[Records from a data source]
----------

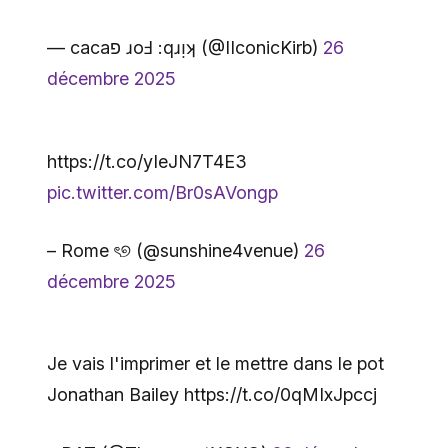
— cacaפ ɹoℲ :qɹᴉʞ (@IIconicKirb)
26
décembre 2025
https://t.co/yIeJN7T4E3
pic.twitter.com/Br0sAVongp
– Rome ৎ୭ (@sunshine4venue)
26
décembre 2025
Je vais l'imprimer et le mettre dans le pot
Jonathan Bailey https://t.co/0qMIxJpccj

----------

* EXERCISE INSTRUCTIONS: Out of the records above, pull the lines that include the word "https".

* RESULT OF THIS EXERCISE:
https://t.co/yIeJN7T4E3
Jonathan Bailey https://t.co/0qMIxJpccj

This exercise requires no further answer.